Disconnects/Size/Styles/Types/Minimum Sizes Per Circuits

Your overcurrent device [breaker box or fuse box] can be of an array of sizes, each size creating new requirements. I will attempt to approach the majority of your choices.

You must ensure that whichever panel you use to install as a panel used on a temporary service pole is a service rated panel. Some panels are not approved as a service rated panel but only allowed to be used as a non service rated panel [sub panel]. When building a service you must use a service rated panel that is listed and labeled as a service rated panel.
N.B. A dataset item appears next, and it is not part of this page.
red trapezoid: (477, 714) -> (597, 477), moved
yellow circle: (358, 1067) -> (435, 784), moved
When wiring a service rated panel the neutral bar and the grounding bar must be married together as well as containing a main bonding jumper to the metal of the main service rated panel or disconnect box.

To view an example of the inside wiring of a weatherproof main service rated panel or disconnect showing the neutrals and grounding conductor married together you may view by clicking on the picture icon to the left.
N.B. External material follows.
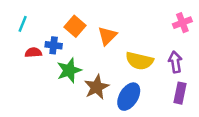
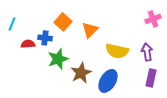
cyan line: (23, 24) -> (12, 24), moved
If you use a type service panel limiting only one circuit in the box, you may use a minimum rating of 15 amps, weatherproof service rated panel. NEC Article 230.79.A

If you use a type service panel with only two circuits in the box, you must use a minimum rating of 30 amps, weatherproof service rated panel. NEC Article 230.79.B

If you use a type service panel with more than two [three or more] circuits in the box, you must use a minimum rating of 60 amps, weatherproof service rated panel. NEC Article 230.79.D

Example of Weatherproof Two Circuit Panel

An example of a weatherproof two circuit panel may be viewed by clicking on the picture icon to the left.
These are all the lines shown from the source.